■ **TASK INSTRUCTIONS**: Only the lines holding "select" are wanted. Copy every one from the records below.

SUPPLIED RECORDS section start

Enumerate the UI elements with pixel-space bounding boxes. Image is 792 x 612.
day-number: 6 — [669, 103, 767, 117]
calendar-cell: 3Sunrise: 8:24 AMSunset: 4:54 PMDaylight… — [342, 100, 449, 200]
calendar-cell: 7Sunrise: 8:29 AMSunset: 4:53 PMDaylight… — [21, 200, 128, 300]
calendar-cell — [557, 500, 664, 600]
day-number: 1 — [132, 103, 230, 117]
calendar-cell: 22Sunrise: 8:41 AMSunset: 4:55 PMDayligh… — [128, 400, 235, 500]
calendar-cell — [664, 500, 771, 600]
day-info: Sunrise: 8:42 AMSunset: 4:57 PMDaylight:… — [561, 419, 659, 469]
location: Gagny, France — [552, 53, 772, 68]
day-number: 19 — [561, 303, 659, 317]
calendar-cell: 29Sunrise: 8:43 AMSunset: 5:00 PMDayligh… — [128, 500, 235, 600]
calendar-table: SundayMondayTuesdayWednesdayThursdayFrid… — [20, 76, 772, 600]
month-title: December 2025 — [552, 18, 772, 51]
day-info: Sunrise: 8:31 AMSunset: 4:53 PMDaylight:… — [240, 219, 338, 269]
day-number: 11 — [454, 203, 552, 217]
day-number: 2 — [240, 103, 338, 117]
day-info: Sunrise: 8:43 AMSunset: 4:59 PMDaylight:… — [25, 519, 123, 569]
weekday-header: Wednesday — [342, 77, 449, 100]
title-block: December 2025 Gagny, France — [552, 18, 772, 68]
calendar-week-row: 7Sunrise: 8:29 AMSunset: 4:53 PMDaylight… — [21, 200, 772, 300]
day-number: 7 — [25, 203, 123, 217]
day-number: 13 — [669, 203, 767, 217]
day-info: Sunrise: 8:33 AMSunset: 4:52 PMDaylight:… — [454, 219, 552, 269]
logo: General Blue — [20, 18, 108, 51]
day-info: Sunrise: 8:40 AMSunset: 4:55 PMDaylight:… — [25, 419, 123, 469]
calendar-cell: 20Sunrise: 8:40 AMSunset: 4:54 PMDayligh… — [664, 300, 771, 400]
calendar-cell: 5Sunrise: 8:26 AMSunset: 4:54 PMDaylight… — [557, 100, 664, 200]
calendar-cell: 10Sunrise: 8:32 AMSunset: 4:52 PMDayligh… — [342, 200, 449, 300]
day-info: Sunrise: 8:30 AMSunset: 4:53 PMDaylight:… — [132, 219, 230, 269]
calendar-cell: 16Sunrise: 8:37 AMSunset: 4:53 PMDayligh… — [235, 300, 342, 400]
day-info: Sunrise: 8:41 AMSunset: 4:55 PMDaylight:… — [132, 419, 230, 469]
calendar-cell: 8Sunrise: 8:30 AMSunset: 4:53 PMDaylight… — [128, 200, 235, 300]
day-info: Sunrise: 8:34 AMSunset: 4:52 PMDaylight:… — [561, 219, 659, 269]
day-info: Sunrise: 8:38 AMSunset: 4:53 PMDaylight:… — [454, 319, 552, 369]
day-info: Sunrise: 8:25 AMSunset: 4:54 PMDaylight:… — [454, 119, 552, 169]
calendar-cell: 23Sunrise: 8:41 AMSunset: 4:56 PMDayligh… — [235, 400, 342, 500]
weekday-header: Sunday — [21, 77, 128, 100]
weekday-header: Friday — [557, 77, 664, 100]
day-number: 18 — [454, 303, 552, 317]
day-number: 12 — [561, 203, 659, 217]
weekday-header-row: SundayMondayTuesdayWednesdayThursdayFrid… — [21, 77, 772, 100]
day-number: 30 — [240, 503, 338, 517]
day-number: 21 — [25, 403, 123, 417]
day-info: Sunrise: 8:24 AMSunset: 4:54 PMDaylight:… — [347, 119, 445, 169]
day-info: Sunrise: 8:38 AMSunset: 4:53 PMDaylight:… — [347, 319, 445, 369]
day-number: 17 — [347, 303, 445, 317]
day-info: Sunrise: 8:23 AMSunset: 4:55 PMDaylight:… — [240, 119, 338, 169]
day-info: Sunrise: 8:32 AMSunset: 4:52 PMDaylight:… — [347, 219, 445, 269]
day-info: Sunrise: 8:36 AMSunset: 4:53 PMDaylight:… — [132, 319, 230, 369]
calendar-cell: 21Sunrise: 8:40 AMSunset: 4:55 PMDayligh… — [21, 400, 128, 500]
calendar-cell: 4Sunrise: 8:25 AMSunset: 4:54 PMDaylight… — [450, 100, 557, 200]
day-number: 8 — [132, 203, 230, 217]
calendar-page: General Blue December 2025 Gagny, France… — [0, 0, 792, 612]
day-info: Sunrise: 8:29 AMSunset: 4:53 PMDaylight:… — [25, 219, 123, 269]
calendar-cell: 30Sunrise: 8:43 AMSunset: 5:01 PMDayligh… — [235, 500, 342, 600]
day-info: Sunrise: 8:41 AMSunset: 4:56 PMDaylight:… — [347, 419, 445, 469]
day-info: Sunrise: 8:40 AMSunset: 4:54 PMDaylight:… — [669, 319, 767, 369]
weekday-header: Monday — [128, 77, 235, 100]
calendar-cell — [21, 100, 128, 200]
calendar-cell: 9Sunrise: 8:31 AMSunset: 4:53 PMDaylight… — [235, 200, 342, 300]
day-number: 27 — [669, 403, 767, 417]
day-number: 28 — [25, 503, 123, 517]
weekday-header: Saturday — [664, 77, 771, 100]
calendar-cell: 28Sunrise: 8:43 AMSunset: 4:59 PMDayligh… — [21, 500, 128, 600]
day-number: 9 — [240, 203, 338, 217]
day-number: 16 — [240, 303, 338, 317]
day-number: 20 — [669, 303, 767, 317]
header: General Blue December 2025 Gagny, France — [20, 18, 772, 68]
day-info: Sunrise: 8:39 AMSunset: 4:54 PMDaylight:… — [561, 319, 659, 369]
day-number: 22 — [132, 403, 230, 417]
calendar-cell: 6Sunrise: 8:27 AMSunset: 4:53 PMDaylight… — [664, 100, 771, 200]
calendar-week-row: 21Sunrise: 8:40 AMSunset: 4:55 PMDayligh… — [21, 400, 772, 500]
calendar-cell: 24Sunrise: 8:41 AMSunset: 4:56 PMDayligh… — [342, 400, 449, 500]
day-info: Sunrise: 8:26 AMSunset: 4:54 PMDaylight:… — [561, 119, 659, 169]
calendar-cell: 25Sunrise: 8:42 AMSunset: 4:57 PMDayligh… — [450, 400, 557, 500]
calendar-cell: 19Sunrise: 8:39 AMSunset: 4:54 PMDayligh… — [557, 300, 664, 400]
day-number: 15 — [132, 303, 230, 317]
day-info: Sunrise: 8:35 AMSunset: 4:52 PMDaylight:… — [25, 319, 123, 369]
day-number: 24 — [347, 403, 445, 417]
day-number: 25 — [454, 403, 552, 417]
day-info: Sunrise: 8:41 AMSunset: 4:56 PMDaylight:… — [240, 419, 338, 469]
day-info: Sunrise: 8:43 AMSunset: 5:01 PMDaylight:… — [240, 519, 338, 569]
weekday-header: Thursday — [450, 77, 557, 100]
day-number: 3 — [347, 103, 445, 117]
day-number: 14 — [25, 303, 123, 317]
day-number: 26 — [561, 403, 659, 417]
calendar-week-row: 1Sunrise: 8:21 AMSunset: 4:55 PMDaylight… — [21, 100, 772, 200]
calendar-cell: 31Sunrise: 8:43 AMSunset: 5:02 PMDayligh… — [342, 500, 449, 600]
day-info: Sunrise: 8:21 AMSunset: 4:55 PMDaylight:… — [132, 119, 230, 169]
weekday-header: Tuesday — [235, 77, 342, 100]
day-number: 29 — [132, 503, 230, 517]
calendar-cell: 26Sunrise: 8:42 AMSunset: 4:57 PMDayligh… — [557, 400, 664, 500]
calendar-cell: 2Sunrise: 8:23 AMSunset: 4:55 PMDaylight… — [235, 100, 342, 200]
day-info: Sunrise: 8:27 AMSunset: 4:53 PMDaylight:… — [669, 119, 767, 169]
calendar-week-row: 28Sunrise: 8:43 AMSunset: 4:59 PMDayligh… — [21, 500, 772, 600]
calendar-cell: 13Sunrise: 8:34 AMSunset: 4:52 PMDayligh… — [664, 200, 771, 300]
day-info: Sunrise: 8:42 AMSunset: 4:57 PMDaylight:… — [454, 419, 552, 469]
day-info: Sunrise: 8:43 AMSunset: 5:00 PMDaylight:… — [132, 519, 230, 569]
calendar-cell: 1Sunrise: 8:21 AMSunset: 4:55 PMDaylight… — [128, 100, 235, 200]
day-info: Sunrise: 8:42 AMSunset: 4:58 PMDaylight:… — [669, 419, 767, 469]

SUPPLIED RECORDS section end
SUPPLIED RECORDS section start

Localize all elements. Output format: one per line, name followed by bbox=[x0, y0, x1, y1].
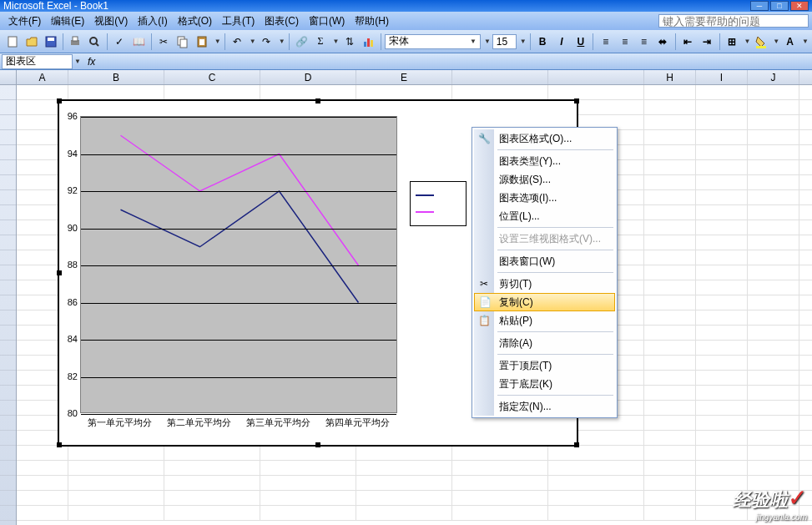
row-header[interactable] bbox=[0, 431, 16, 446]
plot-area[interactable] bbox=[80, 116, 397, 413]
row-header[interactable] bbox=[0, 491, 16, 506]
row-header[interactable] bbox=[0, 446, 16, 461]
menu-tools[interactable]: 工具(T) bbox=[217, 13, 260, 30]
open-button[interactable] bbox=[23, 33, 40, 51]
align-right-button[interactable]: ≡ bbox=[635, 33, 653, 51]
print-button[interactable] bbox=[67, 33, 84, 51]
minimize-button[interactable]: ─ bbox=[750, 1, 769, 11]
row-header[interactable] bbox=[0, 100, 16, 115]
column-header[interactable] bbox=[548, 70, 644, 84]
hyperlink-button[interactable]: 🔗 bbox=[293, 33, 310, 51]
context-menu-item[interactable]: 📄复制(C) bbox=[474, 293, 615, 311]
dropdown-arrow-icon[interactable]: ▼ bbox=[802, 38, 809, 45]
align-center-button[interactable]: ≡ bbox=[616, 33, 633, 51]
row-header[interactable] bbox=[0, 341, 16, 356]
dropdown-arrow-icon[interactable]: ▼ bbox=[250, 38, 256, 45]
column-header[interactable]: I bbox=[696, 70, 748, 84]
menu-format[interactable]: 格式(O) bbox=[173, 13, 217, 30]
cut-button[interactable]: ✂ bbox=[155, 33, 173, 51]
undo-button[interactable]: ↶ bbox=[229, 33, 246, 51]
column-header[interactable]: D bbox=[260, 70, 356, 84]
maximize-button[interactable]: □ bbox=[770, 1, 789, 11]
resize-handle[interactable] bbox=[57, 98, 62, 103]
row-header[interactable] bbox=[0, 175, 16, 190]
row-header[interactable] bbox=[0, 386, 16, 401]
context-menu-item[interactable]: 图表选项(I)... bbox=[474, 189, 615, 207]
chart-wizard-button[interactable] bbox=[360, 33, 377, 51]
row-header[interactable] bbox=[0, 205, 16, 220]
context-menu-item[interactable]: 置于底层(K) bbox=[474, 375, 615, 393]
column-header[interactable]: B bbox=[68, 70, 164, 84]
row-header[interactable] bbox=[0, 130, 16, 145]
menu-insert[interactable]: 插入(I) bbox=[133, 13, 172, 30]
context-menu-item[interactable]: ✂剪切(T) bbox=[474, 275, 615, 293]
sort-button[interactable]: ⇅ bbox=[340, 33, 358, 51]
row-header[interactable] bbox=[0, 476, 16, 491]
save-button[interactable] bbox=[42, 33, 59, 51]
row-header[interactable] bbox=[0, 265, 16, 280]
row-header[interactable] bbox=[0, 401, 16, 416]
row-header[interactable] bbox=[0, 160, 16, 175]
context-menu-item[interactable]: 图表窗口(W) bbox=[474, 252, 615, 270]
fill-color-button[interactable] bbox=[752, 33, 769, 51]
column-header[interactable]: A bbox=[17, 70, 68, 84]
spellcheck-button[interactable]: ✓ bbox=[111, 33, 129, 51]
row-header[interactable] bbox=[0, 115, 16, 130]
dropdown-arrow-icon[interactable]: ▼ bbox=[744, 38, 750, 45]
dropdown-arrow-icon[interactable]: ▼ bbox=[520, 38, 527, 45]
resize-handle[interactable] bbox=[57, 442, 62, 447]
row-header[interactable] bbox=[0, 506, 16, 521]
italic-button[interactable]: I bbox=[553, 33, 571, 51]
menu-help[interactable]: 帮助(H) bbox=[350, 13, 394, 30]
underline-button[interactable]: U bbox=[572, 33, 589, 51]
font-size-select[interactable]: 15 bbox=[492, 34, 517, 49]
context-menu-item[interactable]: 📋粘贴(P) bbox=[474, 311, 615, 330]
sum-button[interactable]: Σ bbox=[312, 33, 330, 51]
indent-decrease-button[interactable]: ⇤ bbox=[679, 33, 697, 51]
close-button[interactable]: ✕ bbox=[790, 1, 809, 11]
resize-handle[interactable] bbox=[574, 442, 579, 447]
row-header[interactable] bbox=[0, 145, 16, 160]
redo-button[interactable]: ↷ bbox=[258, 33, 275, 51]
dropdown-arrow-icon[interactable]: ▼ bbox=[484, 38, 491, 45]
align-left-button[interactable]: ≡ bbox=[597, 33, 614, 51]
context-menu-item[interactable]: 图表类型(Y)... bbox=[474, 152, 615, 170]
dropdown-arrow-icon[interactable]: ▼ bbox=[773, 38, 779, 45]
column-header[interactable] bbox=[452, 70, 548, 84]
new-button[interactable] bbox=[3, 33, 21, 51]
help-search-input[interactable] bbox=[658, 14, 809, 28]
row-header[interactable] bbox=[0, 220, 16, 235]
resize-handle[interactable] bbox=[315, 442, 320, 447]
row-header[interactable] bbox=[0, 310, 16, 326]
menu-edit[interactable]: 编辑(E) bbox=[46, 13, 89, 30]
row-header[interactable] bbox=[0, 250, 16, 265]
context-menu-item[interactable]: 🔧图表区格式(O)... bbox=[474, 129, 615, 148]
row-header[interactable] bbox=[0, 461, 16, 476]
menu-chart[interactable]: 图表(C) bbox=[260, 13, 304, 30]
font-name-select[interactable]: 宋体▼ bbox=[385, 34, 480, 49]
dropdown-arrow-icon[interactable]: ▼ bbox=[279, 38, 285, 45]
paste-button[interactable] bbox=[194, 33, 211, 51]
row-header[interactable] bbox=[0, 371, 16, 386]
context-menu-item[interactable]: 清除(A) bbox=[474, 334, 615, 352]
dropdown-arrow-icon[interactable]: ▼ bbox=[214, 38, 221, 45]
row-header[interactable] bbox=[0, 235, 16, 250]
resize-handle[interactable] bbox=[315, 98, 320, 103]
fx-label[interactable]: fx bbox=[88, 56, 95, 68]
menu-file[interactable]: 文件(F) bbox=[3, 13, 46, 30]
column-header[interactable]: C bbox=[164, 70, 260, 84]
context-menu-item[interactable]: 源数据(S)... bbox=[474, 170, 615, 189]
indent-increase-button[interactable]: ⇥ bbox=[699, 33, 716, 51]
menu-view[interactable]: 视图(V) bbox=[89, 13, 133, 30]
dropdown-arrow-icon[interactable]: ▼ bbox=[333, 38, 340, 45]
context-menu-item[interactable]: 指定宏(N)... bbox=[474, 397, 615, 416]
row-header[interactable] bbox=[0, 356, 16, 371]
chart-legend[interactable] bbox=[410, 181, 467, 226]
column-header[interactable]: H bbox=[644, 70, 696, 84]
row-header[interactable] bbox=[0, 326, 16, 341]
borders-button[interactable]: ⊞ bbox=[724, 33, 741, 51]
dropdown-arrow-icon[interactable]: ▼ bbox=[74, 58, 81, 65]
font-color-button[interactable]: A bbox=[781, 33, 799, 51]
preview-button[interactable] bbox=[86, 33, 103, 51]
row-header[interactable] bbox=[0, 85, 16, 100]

SUPPLIED RECORDS section end

■ **EXERCISE RESPONSE**:
font-size-select[interactable]: 15 bbox=[492, 34, 517, 49]
font-name-select[interactable]: 宋体▼ bbox=[385, 34, 480, 49]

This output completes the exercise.